[Source data]

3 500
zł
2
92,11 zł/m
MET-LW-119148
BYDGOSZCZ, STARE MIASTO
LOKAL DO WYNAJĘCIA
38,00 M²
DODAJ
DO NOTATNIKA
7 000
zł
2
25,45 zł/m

# Assignment
Each record above has to be set down again, exactly and completely.

# Output for this exercise
3 500
zł
2
92,11 zł/m
MET-LW-119148
BYDGOSZCZ, STARE MIASTO
LOKAL DO WYNAJĘCIA
38,00 M²
DODAJ
DO NOTATNIKA
7 000
zł
2
25,45 zł/m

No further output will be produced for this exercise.